Era 1994, provavelmente. Eu morava num sobrado de fundos, do outro lado da rua onde passava o ônibus para a universidade; em frente ao cemitério da rua Cardeal Arcoverde. A TV e o rádio ficavam numa salinha do subsolo, sem janelas. Nessa TV, num domingo ocioso, ouvi o locutor angustiado com o que acabava de acontecer — o carro de Ayrton Senna tinha batido em alta velocidade contra uma barreira, durante a corrida de Fórmula 1 que assistíamos tranquilos em nosso hábito nacional.
Era frequente eu ficar sozinha nos domingos. Minhas companheiras de república iam visitar os pais. Aos sábados à noite, saíamos para cervejas e azaração nos botecos da Vila Madalena, que naquela época era um bairro ainda meio residencial, com botecos baratos para estudantes. Anos antigos em que só existiam duas cervejas: Brahma e Antarctica. Por algum vestígio nacionalista, a Antarctica era que representava nosso modo de ser.
No domingo, quando minhas amigas saíam para seus almoços de família, eu ligava o rádio. Minha preferida tocava Rap nacional (era SP, anos 1990). Às vezes eu trocava para a rádio Cultura, e foi lá que ouvi um especial com poemas de Rubén Darío declamados por uma atriz argentina. Desde os primeiros versos, aquilo me pareceu tão forte que coloquei uma fita para gravar, no aparelho três-em-um. Ouvi e reouvi dezenas de vezes a voz veterana:
Dichoso el árbol que es apenas sensitivo,
y más la piedra dura, porque ésa ya no siente…
A cadência ficou gravada em mim. E ressurge hoje quando, numa arrumação, abro minha velha pasta de arquivos da faculdade. Entre os xerox amarelados, uma folha impressa com Cantos de vida y esperanza.

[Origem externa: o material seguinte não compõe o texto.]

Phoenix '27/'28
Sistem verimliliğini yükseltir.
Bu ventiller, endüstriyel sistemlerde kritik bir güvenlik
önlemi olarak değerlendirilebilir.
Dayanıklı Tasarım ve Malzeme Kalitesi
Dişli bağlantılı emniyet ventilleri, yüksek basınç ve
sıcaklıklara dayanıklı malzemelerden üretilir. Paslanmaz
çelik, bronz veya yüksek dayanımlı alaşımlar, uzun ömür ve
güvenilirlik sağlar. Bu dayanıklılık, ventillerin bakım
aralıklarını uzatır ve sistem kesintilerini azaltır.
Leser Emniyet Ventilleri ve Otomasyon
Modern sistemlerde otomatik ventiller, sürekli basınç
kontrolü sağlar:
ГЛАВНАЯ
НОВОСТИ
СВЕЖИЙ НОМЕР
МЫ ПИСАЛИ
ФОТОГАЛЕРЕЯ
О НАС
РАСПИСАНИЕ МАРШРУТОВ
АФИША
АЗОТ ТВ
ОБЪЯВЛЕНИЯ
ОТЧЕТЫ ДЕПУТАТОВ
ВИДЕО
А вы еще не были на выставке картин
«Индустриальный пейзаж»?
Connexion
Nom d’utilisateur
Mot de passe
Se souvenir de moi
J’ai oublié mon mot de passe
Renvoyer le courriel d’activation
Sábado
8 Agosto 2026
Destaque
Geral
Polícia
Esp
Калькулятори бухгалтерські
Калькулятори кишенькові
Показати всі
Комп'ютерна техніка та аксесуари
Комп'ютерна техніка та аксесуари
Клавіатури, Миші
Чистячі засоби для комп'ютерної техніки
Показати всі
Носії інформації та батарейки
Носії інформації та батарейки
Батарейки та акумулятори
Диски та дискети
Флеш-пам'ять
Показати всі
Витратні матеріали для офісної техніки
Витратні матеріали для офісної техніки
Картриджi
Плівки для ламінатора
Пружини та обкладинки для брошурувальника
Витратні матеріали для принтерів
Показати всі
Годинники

Letrinhas de impressora matricial — devem ser do meu primeiro computador, lá pelos fins de 1997. Procurei o poema, com ansiedade, ao descobrir no raiar da internet que poderíamos recuperar nossos elos culturais perdidos (minha amiga decidiu morar na Inglaterra, levou emprestada minha fita e nunca devolveu).
De alma recomposta, reencontrei Rubén Darío na internet:
muy siglo diez y ocho y muy antiguo
y muy moderno; audaz, cosmopolita;
con Hugo fuerte y con Verlaine ambiguo…
Acreditei profundamente nesse poema, ao mesmo tempo autobiografia simbólica e manifesto poético: “Por eso ser sincero es ser potente…”. Relendo, hoje, reconheço os versos com que tanto me identifiquei:
Yo supe del dolor desde mi infancia,
mi Juventud… ¿fue juventud la mía?
Sobre o nicaraguense Darío, diz a Wikipédia: “iniciador e máximo representante do Modernismo literário em língua espanhola”. Que modernismo estranho é esse, para quem estudou na escola o Modernismo de 1922.

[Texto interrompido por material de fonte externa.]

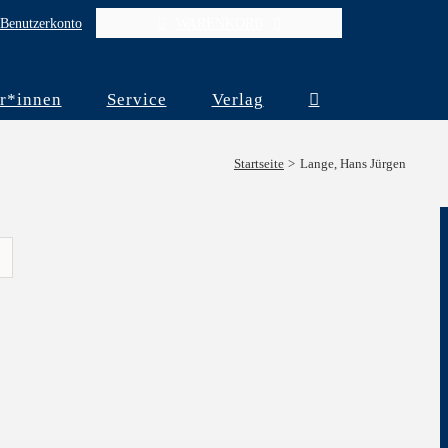
Benutzerkonto
WARENKORB
r*innen
Service
Verlag
Startseite
Lange, Hans Jürgen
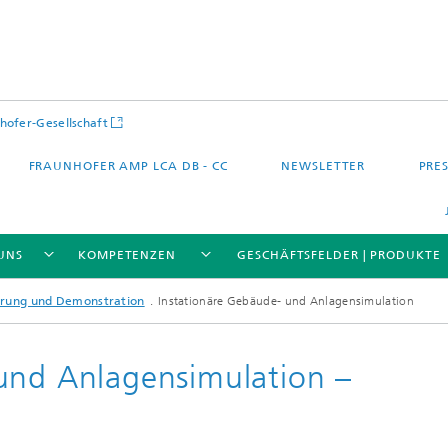
hofer-Gesellschaft
FRAUNHOFER AMP LCA DB - CC
NEWSLETTER
PRES
UNS
KOMPETENZEN
GESCHÄFTSFELDER | PRODUKTE
erung und Demonstration
Instationäre Gebäude- und Anlagensimulation
und Anlagensimulation –
 – Quartier – Stadt
Energie und Mobilität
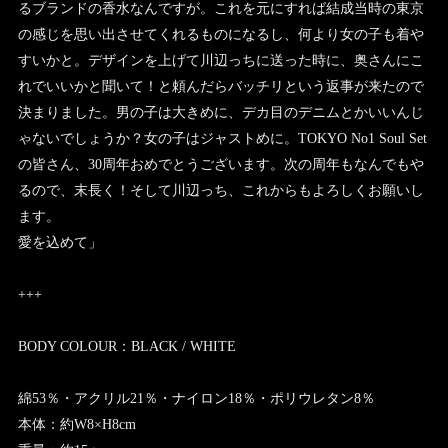
るブランドの香水なんですが。これを元にすれば結成当時の東京
の感じを思い出させてくれるものになるし、何より女の子も着や
すいかと。デザインを上げて川辺っちに送った時に、奥さんにこ
れでいいかと聞いて！と頼んだらバッチリという返事が来たので
決まりました。男の子は大きめに、デカ目のデニムとかいいんじ
ゃないでしょうか？女の子はジャストめに。TOKYO No1 Soul Set
の皆さん、30周年おめでとうございます。次の周年もなんでもや
るので、末長く！そして川辺っち、これからもよろしくお願いし
ます。
愛を込めて」
+++
BODY COLOUR：BLACK / WHITE
綿53％・アクリル21％・ナイロン18％・ポリウレタン8％
本体：約W8×H8cm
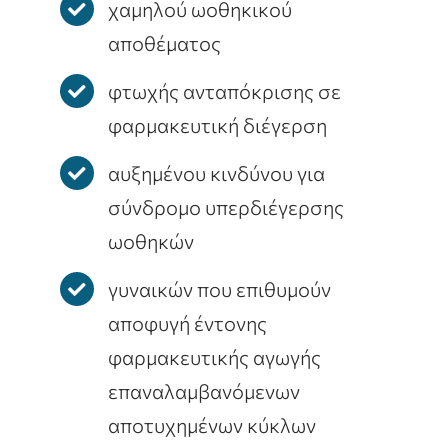
χαμηλού ωοθηκικού
αποθέματος
φτωχής ανταπόκρισης σε
φαρμακευτική διέγερση
αυξημένου κινδύνου για
σύνδρομο υπερδιέγερσης
ωοθηκών
γυναικών που επιθυμούν
αποφυγή έντονης
φαρμακευτικής αγωγής
επαναλαμβανόμενων
αποτυχημένων κύκλων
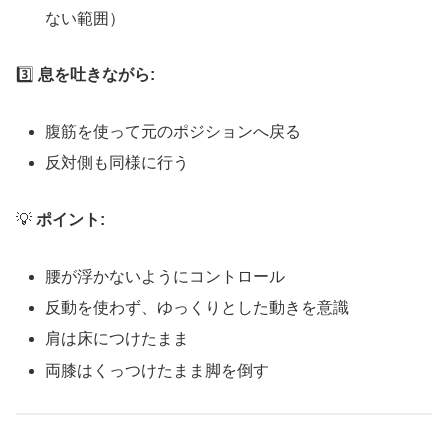
ない範囲）
3️⃣
息を吐きながら:
腹筋を使って元のポジションへ戻る
反対側も同様に行う
💡
ポイント:
腰が浮かないようにコントロール
反動を使わず、ゆっくりとした動きを意識
肩は床につけたまま
両膝はくっつけたまま脚を倒す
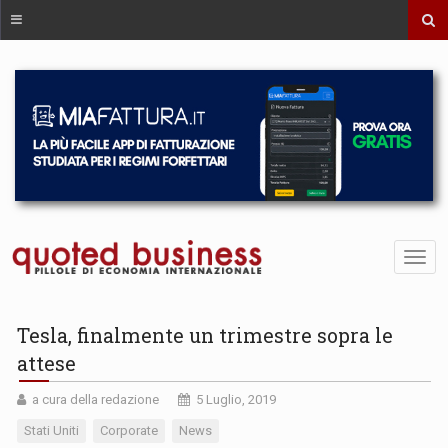
Tesla, finalmente un trimestre sopra le
attese
a cura della redazione
5 Luglio, 2019
Stati Uniti
Corporate
News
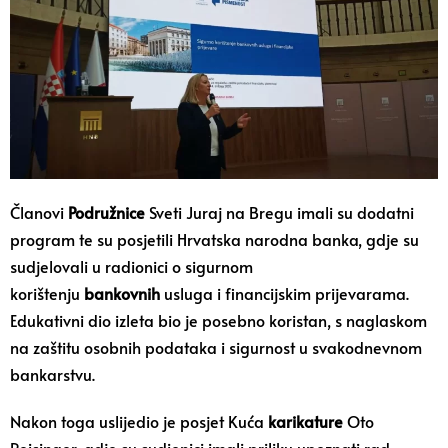
Članovi
Podružnice
Sveti Juraj na Bregu imali su dodatni
program te su posjetili Hrvatska narodna banka, gdje su
sudjelovali u radionici o sigurnom
korištenju
bankovnih
usluga i financijskim prijevarama.
Edukativni dio izleta bio je posebno koristan, s naglaskom
na zaštitu osobnih podataka i sigurnost u svakodnevnom
bankarstvu.
Nakon toga uslijedio je posjet Kuća
karikature
Oto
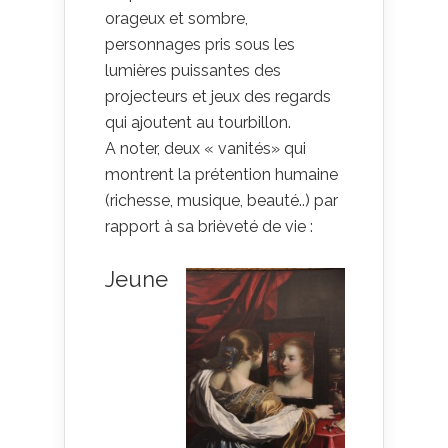
orageux et sombre,
personnages pris sous les
lumières puissantes des
projecteurs et jeux des regards
qui ajoutent au tourbillon.
A noter, deux « vanités» qui
montrent la prétention humaine
(richesse, musique, beauté..) par
rapport à sa brièveté de vie :
Jeune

Nunca parei para investigar as raízes francesas dessa lírica simbolista. Muita energia masculina, Europa demais. Houve um momento, no início dos anos 2000, que decidi esquecer os estrangeiros, e me concentrar no samba da velha guarda e em nossa imaginação tropicalista. De Darío, me mantive fiel aos meus versos preferidos:
La virtud está en ser tranquilo y fuerte…
la vida es misterio; la luz ciega
y la verdad inaccesible asombra…
Traduzo para palavras familiares, embora nem seja necessário: a vida é mistério, a luz nos cega e a verdade inacessível nos assombra… a virtude está em ser tranquila e forte.
Ou, como cantava Walter Franco, “a mente quieta, a espinha ereta e o coração tranquilo”.